After 76 years, finis for bookstore
Amid empty shelves, farewell party for a landmark.
Larry Robin remembers the heady days of joining a then-edgy bookselling business, the days when visionary Barney Rosset, founder of Grove Press, published the scandalous Henry Miller and Tropic of Cancer, when Frantz Fanon and his Wretched of the Earth dominated political book talk on the left, days when there were 20 independent general bookstores in Center City.
When Tropic was banned, Robin's Books stood up to the ban and lost in court - eventually winning when the Supreme Court allowed Tropic sales in another case.
Rosset, the publisher, ripped off the hardcovers of his books and had them rebound in paper - the paperback revolution was turning bookselling upside down.
But then came the giant stores. Independent stores began to wither and die, unable to compete on price.
But Larry Robin continued at his store at 108 S. 13th St. - the third location for the family-owned business since its founding in 1936. Depression, war, boom, bust, porn shops, vacant buildings, revival, and restaurants - Robin's survived them all. Until now.
Saturday night, an official closed-forever, potluck party was held marking the end of 76 years in business for Robin's Books.
All the books are gone, the last batch sold to a book buyer from Chester County last week. Not since 1936, when Robin's grandfather David started the store on North 11th Street, soon to be joined by Larry Robin's father, Herman, and uncle Morris, has Philadelphia been without a Robin's Books.
(Herman died in 1998, although his ashes remained, in a gift-wrapped box, at the bookstore. His son happily showed them to a reporter Saturday night, saying: "He was always most at home in the store.")
So this was a party for a bookstore filled with empty shelves (plus a big bottle of vodka set prominently on a food table, next to the root beer and Dr Pepper).
Books may have been invisible ghosts hovering about the second-floor space, but 70-year-old Larry Robin was there, gray, bushy beard flaring out, like a maniacal and melancholy Santa, Red Zinger tea in hand.
His children and grandchildren were there; so were his colleagues and staff, present and past, and dozens of patrons and writers and artists, black and white, workers and intellectuals, poets, and, most of all, talkers and readers. (Also there was longtime manager Paul Hogan, who happens to be Inquirer columnist Trudy Rubin's husband.)

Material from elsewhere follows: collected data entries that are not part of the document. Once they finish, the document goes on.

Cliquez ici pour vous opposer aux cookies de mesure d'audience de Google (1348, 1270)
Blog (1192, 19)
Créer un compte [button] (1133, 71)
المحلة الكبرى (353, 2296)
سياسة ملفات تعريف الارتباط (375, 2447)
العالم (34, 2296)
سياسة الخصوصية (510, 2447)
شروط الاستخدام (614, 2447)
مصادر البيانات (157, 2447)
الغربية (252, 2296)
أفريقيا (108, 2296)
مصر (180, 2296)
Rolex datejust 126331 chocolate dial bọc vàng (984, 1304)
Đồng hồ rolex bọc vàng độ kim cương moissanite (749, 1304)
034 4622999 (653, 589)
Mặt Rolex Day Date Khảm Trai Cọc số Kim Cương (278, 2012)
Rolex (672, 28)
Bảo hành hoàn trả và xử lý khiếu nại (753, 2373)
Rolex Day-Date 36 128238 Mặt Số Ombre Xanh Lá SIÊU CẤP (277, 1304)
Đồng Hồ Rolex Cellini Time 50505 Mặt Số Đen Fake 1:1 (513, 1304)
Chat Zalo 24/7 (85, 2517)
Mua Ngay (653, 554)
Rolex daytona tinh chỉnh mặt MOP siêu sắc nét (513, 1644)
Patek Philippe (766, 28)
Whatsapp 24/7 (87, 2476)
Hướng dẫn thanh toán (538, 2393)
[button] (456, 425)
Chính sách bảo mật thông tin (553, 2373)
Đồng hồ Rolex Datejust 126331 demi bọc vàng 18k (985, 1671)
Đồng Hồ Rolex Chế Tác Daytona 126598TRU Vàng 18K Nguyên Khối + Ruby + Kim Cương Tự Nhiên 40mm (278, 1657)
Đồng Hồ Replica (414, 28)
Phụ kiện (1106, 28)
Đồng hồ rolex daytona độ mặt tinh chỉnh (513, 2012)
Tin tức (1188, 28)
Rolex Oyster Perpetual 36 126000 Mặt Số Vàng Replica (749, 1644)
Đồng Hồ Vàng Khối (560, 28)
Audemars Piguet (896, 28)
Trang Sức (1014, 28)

It was a great Irish wake of an affair, a celebration as much as a mourning time.
"I don't know what it signifies," said poet Elaine Terranova, thoughtfully chatting on the second floor of the 13th Street building. "But I wish it wouldn't close. Robin's means so much for Philadelphia. Larry has always been bigger than life."
The bookstore had flourished by fostering talk, all kinds of talk between all kinds of people; Robin's always tried to appeal to those who see the connections between books, ideas, beauty, culture, and the possibilities latent in a big, diverse city like Philadelphia.
In fact, conversation seems to sum up the Robin's experience.
"It's a cultural place," said artist Theodore Harris, whose works hung on the wall. "It's a cultural center. He's always trying to help people see how important writers are to our society. He's always about making literary art accessible to the people. It's a sense of community."
Larry Robin, his store finally snuffed out by the chaotic monopolization of the bookselling and book-publishing businesses, will certainly remain a presence in the city through the nonprofit cultural organization, the Moonstone Arts Center, at the site.
But the store is gone.
"I spent my life doing something I love," said Robin, surrounded by readers and writers. "You know how hard that is? Do you know how hard it is to go into your parent's business?"
Robin, who joined the family business in 1960, brought authors in to read. He founded an annual festival, the Celebration of Black Writing (now handed off to Art Sanctuary in North Philadelphia).
He showcased Philadelphia writers, women, political radicals. Maya Angelou, Jerry Adams, Sonia Sanchez, Eleanor Wilner, Walter Mosley, Terry McMillan, Rita Dove, and Charles Fuller were given a platform.
For Caity Shaffer, 22, who is a recent employee and is helping Robin put together a series of programs next month on the work of turn-of-the-century journalist, suffragette, and antilynching pioneer Ida B. Wells, said most of all she would "miss the customers" and "the interaction between a variety of different artists, different minds coming together."
Robin, she says, is unlike anyone she has ever met.
"He has a mind like a steel trap," said Shaffer. "He's able to transport himself to other times with real empathy and tell the stories of other people like they were his own."